Coast KZN

19 Apr 2022

Tons of plastic collected on Durban coast

Danica Hansen (Berea Mail) Picture: Danica Hansen. Tons of plastic pollution entangled in the post-flood debris.

As masses of plastic pollution and debris washed up on Durban beaches, volunteers pitched in to help clean up the coastline. Among the teams collecting refuse is Adopt-a-River, a non-profit-organisation that facilitates partnerships between the corporate sphere, government and community role players to keep local water ways clean.

The team, continues to clean up beaches, today, April 19, working their way southwards from Blue Lagoon Beach.

Janet Simpkins of Adopt-a-River, said they have collected more than a ton of PET (Polyethylene terephthalate) plastic alone. They started cleaning up on Wednesday, April 13 and by Thursday, had collected three full skip loads of PET. This weighed in at more than one ton, a figure that continues to rise. The Adopt-a-River team was assisted by volunteers in the community to sort plastic from the debris for recycling.

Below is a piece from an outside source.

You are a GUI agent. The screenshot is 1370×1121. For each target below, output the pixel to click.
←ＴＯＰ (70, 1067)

“We are separating PET from the remainder of the plastic and trying to salvage polystyrene to send to various waste recycling plants. We have been showing volunteers the different types of plastic and asking them to separate it- it makes a big difference if we can send the plastic to the right places, so it’s not all going to landfill,” she said.

Simpkins explained that PET plastic refers primarily to cooldrink bottles. This includes clear, brown and green bottles, but excludes white milk jugs, yoghurt containers and other plastic containers.

The Adopt-a-River team sent PET recycling to Planetcare Durban and the remainder of the plastic to a waste beneficiation centre in KwaMashu.